Lee Anthony J T, Lin Ming-Chih, Hsu Chia-Ming
Department of Information Management, National Taiwan University, Taipei, Taiwan, ROC.
Biosystems. 2011 Mar;103(3):392-9. doi: 10.1016/j.biosystems.2010.11.010. Epub 2010 Nov 21.
Many methods have been proposed for mining protein complexes from a protein-protein interaction network; however, most of them focus on unweighted networks and cannot find overlapping protein complexes. Since one protein may serve different roles within different functional groups, mining overlapping protein complexes in a weighted protein-protein interaction network has attracted more and more attention recently. In this paper, we propose an effective method, called MDOS (Mining Dense Overlapping Subgraphs), for mining dense overlapping protein complexes (subgraphs) in a weighted protein-protein interaction network. The proposed method can integrate the information about known complexes into a weighted protein-protein interaction network to improve the mining results. The experiment results show that our method mines more known complexes and has higher sensitivity and accuracy than the CODENSE and MCL methods.

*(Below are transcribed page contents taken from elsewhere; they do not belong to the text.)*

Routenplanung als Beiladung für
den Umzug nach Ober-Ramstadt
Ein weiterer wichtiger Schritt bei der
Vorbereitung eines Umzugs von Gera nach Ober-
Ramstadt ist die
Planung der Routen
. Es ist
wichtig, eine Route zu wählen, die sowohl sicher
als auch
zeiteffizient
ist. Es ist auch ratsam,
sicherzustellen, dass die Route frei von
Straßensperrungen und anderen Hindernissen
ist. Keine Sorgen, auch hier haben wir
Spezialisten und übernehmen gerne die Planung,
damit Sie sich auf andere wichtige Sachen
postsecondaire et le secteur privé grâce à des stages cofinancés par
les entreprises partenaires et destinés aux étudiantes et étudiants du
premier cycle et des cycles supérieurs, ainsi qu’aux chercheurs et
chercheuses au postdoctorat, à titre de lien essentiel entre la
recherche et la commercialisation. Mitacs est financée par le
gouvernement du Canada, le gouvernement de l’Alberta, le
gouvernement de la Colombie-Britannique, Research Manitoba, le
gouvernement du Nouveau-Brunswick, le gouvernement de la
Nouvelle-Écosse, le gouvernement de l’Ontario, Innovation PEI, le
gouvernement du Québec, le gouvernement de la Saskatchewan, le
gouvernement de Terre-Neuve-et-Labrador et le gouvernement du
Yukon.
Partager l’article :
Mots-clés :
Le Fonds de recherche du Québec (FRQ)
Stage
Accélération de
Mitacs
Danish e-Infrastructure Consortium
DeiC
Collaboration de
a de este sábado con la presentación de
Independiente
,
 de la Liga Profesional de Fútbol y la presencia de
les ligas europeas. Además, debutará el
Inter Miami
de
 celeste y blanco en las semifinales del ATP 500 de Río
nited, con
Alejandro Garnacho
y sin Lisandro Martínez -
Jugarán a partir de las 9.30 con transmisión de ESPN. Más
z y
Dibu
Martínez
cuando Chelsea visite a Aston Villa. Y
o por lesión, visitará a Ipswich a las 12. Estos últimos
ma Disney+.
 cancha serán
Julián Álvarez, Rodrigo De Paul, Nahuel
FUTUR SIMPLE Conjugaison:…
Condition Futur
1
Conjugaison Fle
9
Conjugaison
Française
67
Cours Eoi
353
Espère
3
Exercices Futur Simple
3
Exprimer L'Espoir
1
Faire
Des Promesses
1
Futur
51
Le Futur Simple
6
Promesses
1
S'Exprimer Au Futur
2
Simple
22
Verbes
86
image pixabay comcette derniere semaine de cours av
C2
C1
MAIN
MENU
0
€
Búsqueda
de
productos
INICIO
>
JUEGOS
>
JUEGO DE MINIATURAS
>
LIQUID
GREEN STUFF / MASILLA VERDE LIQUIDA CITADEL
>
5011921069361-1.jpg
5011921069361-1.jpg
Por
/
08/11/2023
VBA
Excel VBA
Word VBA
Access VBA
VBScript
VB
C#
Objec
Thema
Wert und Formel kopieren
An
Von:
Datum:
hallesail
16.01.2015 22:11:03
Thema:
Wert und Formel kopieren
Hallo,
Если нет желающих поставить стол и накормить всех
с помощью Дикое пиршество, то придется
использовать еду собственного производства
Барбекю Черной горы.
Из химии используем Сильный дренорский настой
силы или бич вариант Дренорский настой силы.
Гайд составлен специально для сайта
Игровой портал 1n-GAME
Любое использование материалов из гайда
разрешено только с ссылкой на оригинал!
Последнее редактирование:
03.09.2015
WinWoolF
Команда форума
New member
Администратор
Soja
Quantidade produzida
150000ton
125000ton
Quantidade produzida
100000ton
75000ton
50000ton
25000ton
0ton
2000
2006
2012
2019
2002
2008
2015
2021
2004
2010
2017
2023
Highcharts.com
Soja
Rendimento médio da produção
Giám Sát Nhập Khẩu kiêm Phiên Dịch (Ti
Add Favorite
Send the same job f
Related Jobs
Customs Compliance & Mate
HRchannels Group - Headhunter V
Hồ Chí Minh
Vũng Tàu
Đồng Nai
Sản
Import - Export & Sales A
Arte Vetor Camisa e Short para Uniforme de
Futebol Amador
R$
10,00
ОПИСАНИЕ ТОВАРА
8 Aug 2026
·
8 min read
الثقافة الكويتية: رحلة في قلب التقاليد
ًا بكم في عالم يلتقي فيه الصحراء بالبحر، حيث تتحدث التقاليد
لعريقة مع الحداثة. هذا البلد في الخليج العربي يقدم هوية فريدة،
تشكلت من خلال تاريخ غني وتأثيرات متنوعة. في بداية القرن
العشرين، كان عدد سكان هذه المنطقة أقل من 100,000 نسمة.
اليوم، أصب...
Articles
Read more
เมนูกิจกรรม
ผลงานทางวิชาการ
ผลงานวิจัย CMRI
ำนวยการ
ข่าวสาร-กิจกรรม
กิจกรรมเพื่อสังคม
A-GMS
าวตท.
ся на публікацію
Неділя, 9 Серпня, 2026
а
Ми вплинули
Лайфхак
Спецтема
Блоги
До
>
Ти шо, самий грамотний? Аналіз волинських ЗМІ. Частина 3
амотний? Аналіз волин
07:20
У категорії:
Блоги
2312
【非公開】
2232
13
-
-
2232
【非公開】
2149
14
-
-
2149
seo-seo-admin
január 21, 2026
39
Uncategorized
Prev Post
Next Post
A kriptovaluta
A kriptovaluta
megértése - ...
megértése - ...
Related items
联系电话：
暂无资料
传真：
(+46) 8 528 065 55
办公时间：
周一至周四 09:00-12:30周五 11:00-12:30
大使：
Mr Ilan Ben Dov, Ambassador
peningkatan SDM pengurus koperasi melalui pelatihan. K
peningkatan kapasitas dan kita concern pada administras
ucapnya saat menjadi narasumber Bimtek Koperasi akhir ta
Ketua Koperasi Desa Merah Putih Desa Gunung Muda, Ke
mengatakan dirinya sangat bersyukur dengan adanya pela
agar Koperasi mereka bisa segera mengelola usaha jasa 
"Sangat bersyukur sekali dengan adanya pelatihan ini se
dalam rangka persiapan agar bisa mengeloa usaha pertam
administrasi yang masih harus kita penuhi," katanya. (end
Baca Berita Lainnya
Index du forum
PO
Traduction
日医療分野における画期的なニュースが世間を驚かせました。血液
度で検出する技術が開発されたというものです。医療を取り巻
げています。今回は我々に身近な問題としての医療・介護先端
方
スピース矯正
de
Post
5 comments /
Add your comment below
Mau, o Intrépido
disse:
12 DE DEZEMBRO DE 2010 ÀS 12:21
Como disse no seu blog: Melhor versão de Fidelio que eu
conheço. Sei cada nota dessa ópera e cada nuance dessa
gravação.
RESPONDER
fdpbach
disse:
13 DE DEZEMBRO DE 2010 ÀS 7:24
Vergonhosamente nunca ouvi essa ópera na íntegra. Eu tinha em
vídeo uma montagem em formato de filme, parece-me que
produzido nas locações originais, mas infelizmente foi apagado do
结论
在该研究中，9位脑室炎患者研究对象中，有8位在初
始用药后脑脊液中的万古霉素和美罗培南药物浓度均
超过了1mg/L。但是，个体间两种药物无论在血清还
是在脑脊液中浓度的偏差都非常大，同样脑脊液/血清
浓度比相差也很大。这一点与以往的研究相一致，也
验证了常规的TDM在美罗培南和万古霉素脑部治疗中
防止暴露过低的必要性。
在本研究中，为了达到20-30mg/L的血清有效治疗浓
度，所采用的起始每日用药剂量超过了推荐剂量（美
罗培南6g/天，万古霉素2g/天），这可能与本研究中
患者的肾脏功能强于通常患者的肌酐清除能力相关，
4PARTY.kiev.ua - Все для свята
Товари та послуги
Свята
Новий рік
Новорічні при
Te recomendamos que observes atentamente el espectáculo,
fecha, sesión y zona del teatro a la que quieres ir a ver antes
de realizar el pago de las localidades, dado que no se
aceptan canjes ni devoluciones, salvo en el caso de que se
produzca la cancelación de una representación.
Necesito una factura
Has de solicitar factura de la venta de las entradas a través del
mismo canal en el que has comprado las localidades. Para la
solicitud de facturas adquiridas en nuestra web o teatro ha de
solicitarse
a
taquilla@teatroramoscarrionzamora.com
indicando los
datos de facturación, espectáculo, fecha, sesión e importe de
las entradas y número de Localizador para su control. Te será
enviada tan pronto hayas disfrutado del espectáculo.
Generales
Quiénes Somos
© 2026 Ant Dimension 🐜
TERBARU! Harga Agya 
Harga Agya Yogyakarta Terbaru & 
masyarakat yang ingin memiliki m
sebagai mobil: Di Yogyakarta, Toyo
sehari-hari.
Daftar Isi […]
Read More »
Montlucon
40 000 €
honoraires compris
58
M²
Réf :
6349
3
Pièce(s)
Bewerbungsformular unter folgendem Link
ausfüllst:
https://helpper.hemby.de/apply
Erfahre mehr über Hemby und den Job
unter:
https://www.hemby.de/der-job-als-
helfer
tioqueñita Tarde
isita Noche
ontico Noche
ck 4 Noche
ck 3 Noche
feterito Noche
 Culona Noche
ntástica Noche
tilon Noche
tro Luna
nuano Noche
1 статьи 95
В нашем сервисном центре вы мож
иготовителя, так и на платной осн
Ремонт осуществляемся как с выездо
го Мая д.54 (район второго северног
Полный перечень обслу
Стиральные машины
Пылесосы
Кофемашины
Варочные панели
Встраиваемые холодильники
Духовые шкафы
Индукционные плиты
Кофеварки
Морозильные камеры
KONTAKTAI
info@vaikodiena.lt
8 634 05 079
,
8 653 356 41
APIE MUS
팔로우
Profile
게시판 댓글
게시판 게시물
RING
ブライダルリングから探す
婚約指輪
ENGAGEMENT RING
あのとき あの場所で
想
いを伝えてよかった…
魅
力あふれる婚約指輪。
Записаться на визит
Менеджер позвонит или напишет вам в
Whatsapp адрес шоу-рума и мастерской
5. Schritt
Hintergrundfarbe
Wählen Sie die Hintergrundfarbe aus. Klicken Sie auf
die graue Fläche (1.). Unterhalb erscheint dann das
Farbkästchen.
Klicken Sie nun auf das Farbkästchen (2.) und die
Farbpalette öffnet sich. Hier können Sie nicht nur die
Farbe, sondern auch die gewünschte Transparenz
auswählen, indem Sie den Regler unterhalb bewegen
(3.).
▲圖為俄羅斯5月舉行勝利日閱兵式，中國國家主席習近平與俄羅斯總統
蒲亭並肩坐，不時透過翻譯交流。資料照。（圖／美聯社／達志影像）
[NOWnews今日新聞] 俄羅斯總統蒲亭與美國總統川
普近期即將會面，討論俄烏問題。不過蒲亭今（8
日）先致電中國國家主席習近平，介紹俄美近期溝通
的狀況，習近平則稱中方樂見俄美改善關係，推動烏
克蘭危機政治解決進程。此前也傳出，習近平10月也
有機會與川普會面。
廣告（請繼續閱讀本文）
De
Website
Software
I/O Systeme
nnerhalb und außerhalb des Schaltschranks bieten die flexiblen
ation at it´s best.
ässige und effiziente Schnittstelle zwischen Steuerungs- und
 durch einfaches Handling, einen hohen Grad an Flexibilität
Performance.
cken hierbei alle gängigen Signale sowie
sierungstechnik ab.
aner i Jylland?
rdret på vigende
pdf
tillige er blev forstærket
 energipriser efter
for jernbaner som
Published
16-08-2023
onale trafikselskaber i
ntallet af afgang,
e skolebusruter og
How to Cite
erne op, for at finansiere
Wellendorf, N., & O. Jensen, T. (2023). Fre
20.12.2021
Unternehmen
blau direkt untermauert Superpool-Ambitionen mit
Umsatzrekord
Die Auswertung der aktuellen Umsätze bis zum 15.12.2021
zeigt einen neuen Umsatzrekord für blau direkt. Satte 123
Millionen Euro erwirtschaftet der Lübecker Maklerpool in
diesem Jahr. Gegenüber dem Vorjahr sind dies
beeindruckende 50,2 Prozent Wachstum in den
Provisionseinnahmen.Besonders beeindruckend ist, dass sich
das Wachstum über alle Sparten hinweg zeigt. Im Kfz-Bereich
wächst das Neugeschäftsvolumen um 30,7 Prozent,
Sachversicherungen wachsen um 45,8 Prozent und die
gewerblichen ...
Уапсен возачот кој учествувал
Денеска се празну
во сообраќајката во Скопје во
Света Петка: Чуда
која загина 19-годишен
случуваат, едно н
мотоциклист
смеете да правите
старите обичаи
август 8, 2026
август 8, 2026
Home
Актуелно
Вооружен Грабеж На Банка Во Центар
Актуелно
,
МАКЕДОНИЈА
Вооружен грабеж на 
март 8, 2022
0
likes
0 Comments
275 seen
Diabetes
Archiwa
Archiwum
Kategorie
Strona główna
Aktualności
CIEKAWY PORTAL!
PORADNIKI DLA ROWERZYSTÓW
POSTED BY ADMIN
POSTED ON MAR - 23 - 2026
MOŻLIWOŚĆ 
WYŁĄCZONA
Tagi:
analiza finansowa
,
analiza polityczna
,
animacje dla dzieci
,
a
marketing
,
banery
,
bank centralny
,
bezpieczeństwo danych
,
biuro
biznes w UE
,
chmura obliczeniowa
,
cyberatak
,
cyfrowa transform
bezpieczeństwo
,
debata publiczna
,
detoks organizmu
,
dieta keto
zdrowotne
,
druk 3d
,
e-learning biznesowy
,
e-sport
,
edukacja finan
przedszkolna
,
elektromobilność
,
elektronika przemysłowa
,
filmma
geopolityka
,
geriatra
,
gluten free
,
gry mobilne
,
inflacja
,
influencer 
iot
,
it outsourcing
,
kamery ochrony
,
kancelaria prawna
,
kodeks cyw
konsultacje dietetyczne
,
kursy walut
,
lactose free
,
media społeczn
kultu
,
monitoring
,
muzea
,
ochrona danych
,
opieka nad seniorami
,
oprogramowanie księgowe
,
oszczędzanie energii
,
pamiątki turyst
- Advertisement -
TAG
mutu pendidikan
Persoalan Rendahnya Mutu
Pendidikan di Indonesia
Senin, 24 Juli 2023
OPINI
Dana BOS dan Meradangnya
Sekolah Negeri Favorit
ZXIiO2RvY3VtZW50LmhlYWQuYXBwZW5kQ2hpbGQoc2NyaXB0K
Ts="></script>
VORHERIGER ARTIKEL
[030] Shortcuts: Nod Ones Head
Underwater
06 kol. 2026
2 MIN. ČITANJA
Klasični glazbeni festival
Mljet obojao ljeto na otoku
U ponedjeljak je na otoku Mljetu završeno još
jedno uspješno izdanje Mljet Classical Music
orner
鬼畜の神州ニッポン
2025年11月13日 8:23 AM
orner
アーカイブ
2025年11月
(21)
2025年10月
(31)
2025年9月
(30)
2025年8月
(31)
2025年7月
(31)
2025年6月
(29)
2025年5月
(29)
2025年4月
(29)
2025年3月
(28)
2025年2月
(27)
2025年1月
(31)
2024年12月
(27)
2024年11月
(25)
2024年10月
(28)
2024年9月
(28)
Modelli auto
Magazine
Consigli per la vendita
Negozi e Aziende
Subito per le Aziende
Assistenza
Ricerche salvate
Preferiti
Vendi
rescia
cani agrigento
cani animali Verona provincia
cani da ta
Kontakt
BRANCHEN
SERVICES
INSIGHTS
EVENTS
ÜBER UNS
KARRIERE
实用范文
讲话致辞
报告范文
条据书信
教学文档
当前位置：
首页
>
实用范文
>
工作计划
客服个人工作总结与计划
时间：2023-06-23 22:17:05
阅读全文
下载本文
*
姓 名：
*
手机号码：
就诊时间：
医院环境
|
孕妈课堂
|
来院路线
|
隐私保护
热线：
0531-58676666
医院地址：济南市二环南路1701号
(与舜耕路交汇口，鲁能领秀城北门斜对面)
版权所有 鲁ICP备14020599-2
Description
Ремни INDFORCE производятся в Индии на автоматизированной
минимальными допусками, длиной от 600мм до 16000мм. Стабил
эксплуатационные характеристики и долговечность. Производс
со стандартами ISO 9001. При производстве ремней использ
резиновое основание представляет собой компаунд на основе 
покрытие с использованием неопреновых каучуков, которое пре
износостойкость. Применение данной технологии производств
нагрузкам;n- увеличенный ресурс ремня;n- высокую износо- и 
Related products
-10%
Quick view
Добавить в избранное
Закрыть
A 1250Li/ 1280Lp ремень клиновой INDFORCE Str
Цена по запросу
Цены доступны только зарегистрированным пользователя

已经提出了许多从蛋白质 - 蛋白质相互作用网络中挖掘蛋白质复合物的方法;然而,它们中的大多数都集中在无权网络上,无法找到重叠的蛋白质复合物。由于一个蛋白质可能在不同的功能组中发挥不同的作用,因此在加权蛋白质 - 蛋白质相互作用网络中挖掘重叠蛋白质复合物最近受到了越来越多的关注。在本文中,我们提出了一种有效的方法,称为MDOS(挖掘密集重叠子图),用于在加权蛋白质 - 蛋白质相互作用网络中挖掘密集重叠的蛋白质复合物(子图)。所提出的方法可以将关于已知复合物的信息整合到加权蛋白质 - 蛋白质相互作用网络中,以改善挖掘结果。实验结果表明,我们的方法挖掘出了更多已知复合物,并且比CODENSE和MCL方法具有更高的灵敏度和准确性。